Seb : Pas de préface, pas de bandeau. En revanche un pré-générique et un post-générique. On aurait bavé dans mon dos, lieutenant Fanny ?

Fanny : Euh, c’est moi qui pose les questions ici

Seb : Ouais d’accord, je vois le genre…

Fanny : Pourquoi cette histoire ? Qu’avais-tu besoin de raconter ?

Seb : A l’origine, c’est un feuilleton que j’ai écrit il y a une dizaine d’année pour un éditeur numérique qui s’appelle Storylab. Un truc en 6 épisodes dont j’ai toujours voulu combler les trous. Donc, c’est devenu cette version longue et finalement très différente qu’est aujourd’hui Chez Paradis.

Fanny : Sympa, donc il était resté ancré en toi.
Et sur la couverture, peux-tu nous en dire plus ?
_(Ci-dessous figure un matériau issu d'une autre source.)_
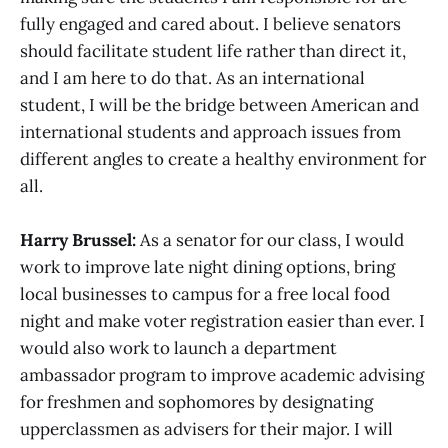
fully engaged and cared about. I believe senators
should facilitate student life rather than direct it,
and I am here to do that. As an international
student, I will be the bridge between American and
international students and approach issues from
different angles to create a healthy environment for
all.
Harry Brussel:
As a senator for our class, I would
work to improve late night dining options, bring
local businesses to campus for a free local food
night and make voter registration easier than ever. I
would also work to launch a department
ambassador program to improve academic advising
for freshmen and sophomores by designating
upperclassmen as advisers for their major. I will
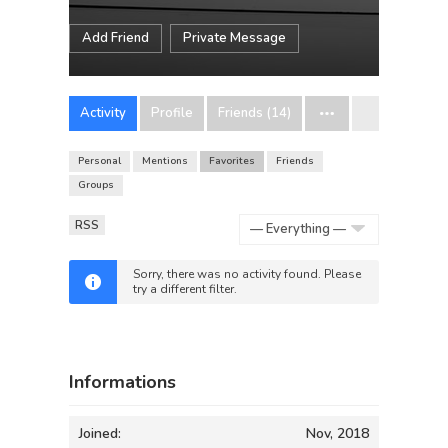
Add Friend
Private Message
Activity
Profile
Friends (14)
Personal
Mentions
Favorites
Friends
Groups
RSS
Show:
Sorry, there was no activity found. Please
try a different filter.
Informations
Joined:
Nov, 2018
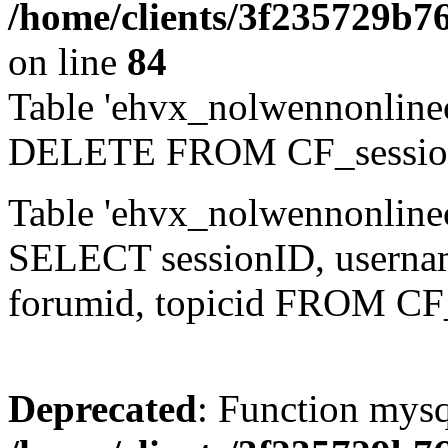
/home/clients/3f235729b
on line
84
Table 'ehvx_nolwennonlinec
DELETE FROM CF_sessio
Table 'ehvx_nolwennonlinec
SELECT sessionID, username,
forumid, topicid FROM CF
Deprecated
: Function mysq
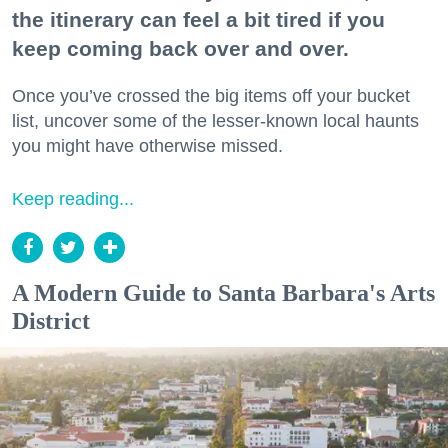
the itinerary can feel a bit tired if you
keep coming back over and over.
Once you’ve crossed the big items off your bucket
list, uncover some of the lesser-known local haunts
you might have otherwise missed.
Keep reading...
A Modern Guide to Santa Barbara's Arts
District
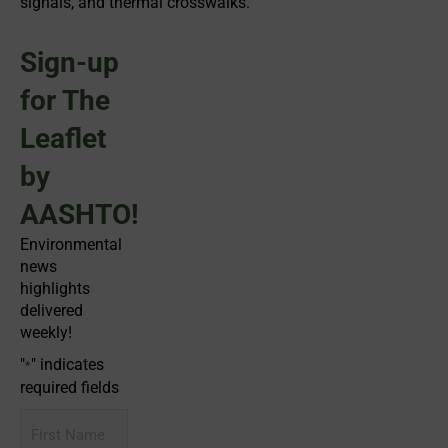
signals, and thermal crosswalks.
Sign-up
for The
Leaflet
by
AASHTO!
Environmental
news
highlights
delivered
weekly!
"
" indicates
*
required fields
First
Name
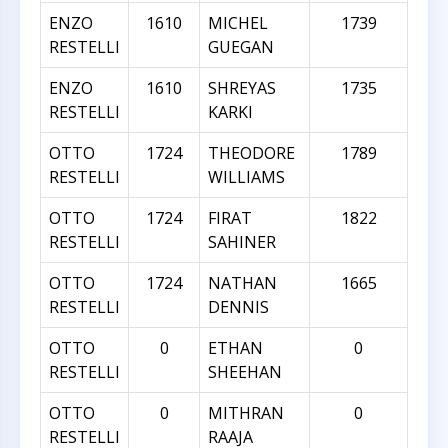
ENZO
1610
MICHEL
1739
RESTELLI
GUEGAN
ENZO
1610
SHREYAS
1735
RESTELLI
KARKI
OTTO
1724
THEODORE
1789
RESTELLI
WILLIAMS
OTTO
1724
FIRAT
1822
RESTELLI
SAHINER
OTTO
1724
NATHAN
1665
RESTELLI
DENNIS
OTTO
0
ETHAN
0
RESTELLI
SHEEHAN
OTTO
0
MITHRAN
0
RESTELLI
RAAJA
Seb : Oui, complètement. Après les mégalodons, j’ai eu envie de faire une histoire plus resserrée sur mes personnages, en limiter l’espace d’attaque. Tout en préparant quand même un truc un peu symphonique pour la fin.

La couv’, j’ai laissé complétement faire Gallimard. Je pars du principe, au 18ème bouquin que c’est pas mon boulot. J’écoute, je regarde, je me rends compte que ce que j’adore c’est pas forcément ce qui se vend. Alors je dis « ça j’aime bien « . Voilà. Je commence sans doute à me faire vieux, moi je préfère quand y a pas de photos, juste des lettres blanches et jaune sur un fond noir. Mais bon…
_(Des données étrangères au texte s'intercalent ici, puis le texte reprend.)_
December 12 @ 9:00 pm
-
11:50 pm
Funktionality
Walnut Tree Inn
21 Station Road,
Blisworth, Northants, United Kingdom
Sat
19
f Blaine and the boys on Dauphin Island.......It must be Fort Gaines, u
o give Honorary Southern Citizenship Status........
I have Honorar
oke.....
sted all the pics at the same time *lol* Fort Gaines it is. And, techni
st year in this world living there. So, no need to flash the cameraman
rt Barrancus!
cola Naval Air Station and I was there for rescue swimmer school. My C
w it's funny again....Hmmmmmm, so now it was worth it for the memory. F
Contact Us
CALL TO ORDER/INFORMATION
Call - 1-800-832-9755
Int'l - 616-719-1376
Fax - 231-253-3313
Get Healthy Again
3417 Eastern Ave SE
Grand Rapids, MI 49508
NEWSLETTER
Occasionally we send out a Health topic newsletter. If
Fanny : Tu as l’air de visualiser beaucoup en écrivant non ? On dirait presque un scénario pour un film.

Seb : Cette fois, je me suis dit que j’allais faire un truc adaptable par le cinéma histoire de pouvoir me payer une baraque en Creuse avec une patinoire dans le jardin. Mais, bon, avec mon final, je crois qu’une fois encore faudrait une coproduction avec les Américains et les Chinois, alors c’est mal barré. J’aurais peut-être de quoi faire réparer des tuiles sur ma toiture en Charente-Maritime.
Juste avec les droits d’auteur.

Faut pas que je dise ça, mon éditrice va m’engueuler.

Sinon, oui, je vois tout ce que j’écris. Là aussi, mon côté réalisateur frustré.

Fanny : Faut assumer ! Trop tard ! Nous on note TOUT

Seb : Enfin frustré, non, du coup. Je me rattrape plutôt bien, je trouve.

Fanny : Oui voilà, toujours ce côté réalisateur qui se sent bien quand tu en parles. T’arrive-t-il même d’imaginer les acteurs ?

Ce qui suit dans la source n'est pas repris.